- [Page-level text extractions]
# # #

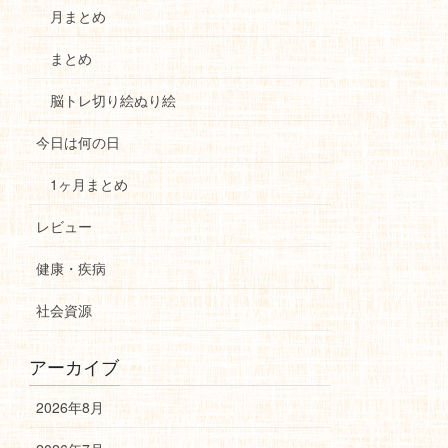
月まとめ
まとめ
脳トレ切り絵ぬり絵
今日は何の日
1ヶ月まとめ
レビュー
健康・疾病
社会資源
アーカイブ
2026年8月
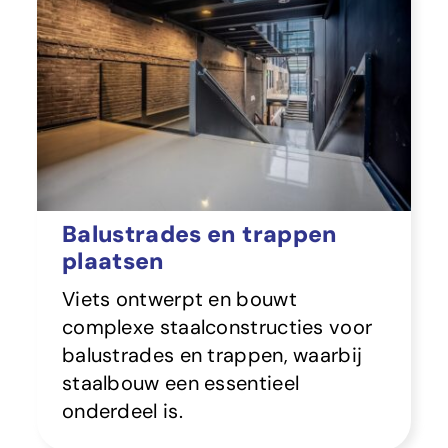
Balustrades en trappen
plaatsen
Viets ontwerpt en bouwt
complexe staalconstructies voor
balustrades en trappen, waarbij
staalbouw een essentieel
onderdeel is.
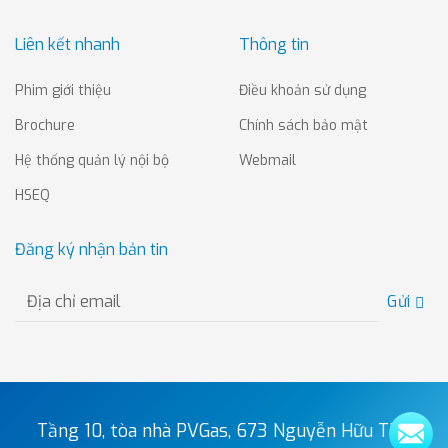
Liên kết nhanh
Thông tin
Phim giới thiệu
Điều khoản sử dụng
Brochure
Chính sách bảo mật
Hệ thống quản lý nội bộ
Webmail
HSEQ
Đăng ký nhận bản tin
Gửi
Tầng 10, tòa nhà PVGas, 673 Nguyễn Hữu Thọ,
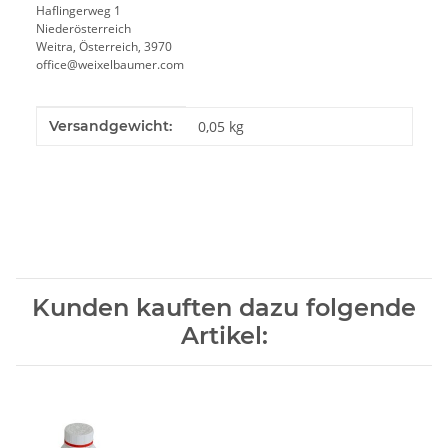
Haflingerweg 1
Niederösterreich
Weitra, Österreich, 3970
office@weixelbaumer.com
Produkteigenschaft
Wert
Versandgewicht:
0,05 kg
Kunden kauften dazu folgende
Artikel:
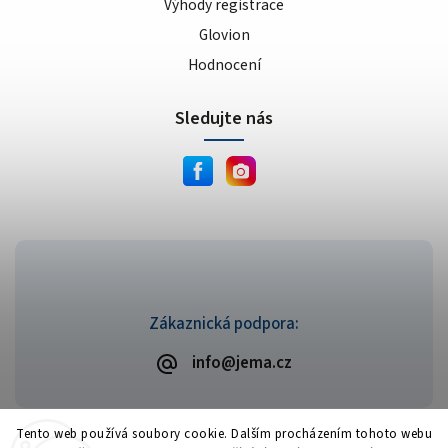
Výhody registrace
Glovion
Hodnocení
Sledujte nás
Zákaznická podpora:
info@jema.cz
Tento web používá soubory cookie. Dalším procházením tohoto webu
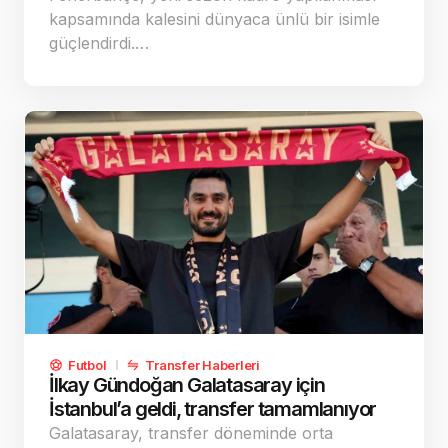
kapsamında kalesini dünyaca ünlü bir isimle
güçlendirdi.…
Futbol
Transfer Haberleri
İlkay Gündoğan Galatasaray için
İstanbul’a geldi, transfer tamamlanıyor
Galatasaray, transfer döneminde orta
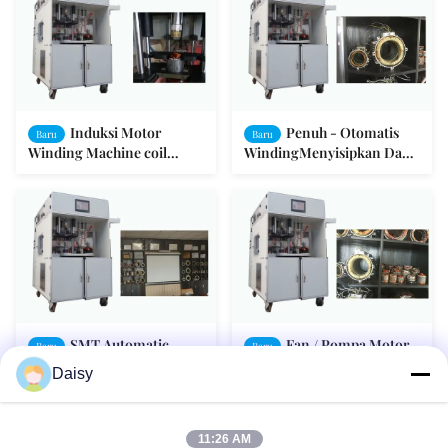
Induksi Motor
Penuh - Otomatis
Baru
Baru
Winding Machine coil
WindingMenyisipkan Dan
memasukkan Formulir
Drifting Machine untuk
Drift SMT - I
Motor Stator
SMT Automatic
Fan / Pompa Motor
Baru
Baru
Winding Inserting And
stator Automatic Stator
Daisy
Drifting Machine untuk
Winding Machine Empat
Motor Stator
stasiun Turntable
11:26 AM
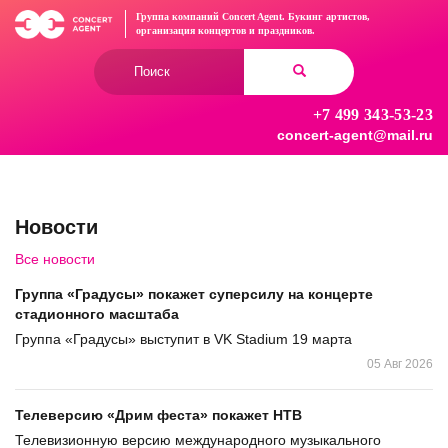
Перейти
Группа компаний Concert Agent.
Букинг артистов,
к
организация концертов
и праздников.
основному
Форма
содержанию
поиска
+7 499 343-53-23
Найти
concert-agent@mail.ru
Новости
Все новости
Группа «Градусы» покажет суперсилу на концерте
стадионного масштаба
Группа «Градусы» выступит в VK Stadium 19 марта
05 Авг 2026
Телеверсию «Дрим феста» покажет НТВ
Телевизионную версию международного музыкального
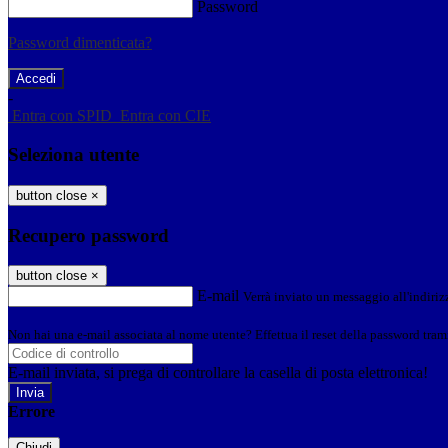
Password
Password dimenticata?
-
Entra con SPID
Entra con CIE
Seleziona utente
button close
×
Recupero password
button close
×
E-mail
Verrà inviato un messaggio all'indirizz
Non hai una e-mail associata al nome utente? Effettua il reset della password tram
E-mail inviata, si prega di controllare la casella di posta elettronica!
Errore
Chiudi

# # #

- [What to produce]
The answer should be the records above, unchanged, with the pictures omitted.

- [Expected answer]
月まとめ
まとめ
脳トレ切り絵ぬり絵
今日は何の日
1ヶ月まとめ
レビュー
健康・疾病
社会資源
アーカイブ
2026年8月
Balustrades en trappen
plaatsen
Viets ontwerpt en bouwt
complexe staalconstructies voor
balustrades en trappen, waarbij
staalbouw een essentieel
onderdeel is.
Liên kết nhanh
Thông tin
Phim giới thiệu
Điều khoản sử dụng
Brochure
Chính sách bảo mật
Hệ thống quản lý nội bộ
Webmail
HSEQ
Đăng ký nhận bản tin
Gửi
Tầng 10, tòa nhà PVGas, 673 Nguyễn Hữu Thọ,
Haflingerweg 1
Niederösterreich
Weitra, Österreich, 3970
office@weixelbaumer.com
Produkteigenschaft
Wert
Versandgewicht:
0,05 kg
Kunden kauften dazu folgende
Artikel:
Výhody registrace
Glovion
Hodnocení
Sledujte nás
Zákaznická podpora:
info@jema.cz
Tento web používá soubory cookie. Dalším procházením tohoto webu
kapsamında kalesini dünyaca ünlü bir isimle
güçlendirdi.…
Futbol
Transfer Haberleri
İlkay Gündoğan Galatasaray için
İstanbul’a geldi, transfer tamamlanıyor
Galatasaray, transfer döneminde orta
Induksi Motor
Penuh - Otomatis
Baru
Baru
Winding Machine coil
WindingMenyisipkan Dan
memasukkan Formulir
Drifting Machine untuk
Drift SMT - I
Motor Stator
SMT Automatic
Fan / Pompa Motor
Baru
Baru
Winding Inserting And
stator Automatic Stator
Daisy
Drifting Machine untuk
Winding Machine Empat
Motor Stator
stasiun Turntable
11:26 AM
Перейти
Группа компаний Concert Agent.
Букинг артистов,
к
организация концертов
и праздников.
основному
Форма
содержанию
поиска
+7 499 343-53-23
Найти
concert-agent@mail.ru
Новости
Все новости
Группа «Градусы» покажет суперсилу на концерте
стадионного масштаба
Группа «Градусы» выступит в VK Stadium 19 марта
05 Авг 2026
Телеверсию «Дрим феста» покажет НТВ
Телевизионную версию международного музыкального
Password
Password dimenticata?
-
Entra con SPID
Entra con CIE
Seleziona utente
button close
×
Recupero password
button close
×
E-mail
Verrà inviato un messaggio all'indirizz
Non hai una e-mail associata al nome utente? Effettua il reset della password tram
E-mail inviata, si prega di controllare la casella di posta elettronica!
Errore
Chiudi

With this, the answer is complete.